=== Begin Enclosure ===
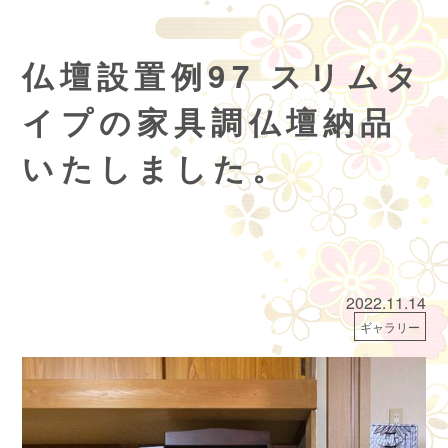
仏壇設置例97 スリムタ
イプの家具調仏壇納品
いたしました。
2022.11.14
ギャラリー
=== End Enclosure ===
__Work instructions__. Please write out the entire listing above exactly, but leave the pictures out.

__Written response__.
仏壇設置例97 スリムタ
イプの家具調仏壇納品
いたしました。
2022.11.14
ギャラリー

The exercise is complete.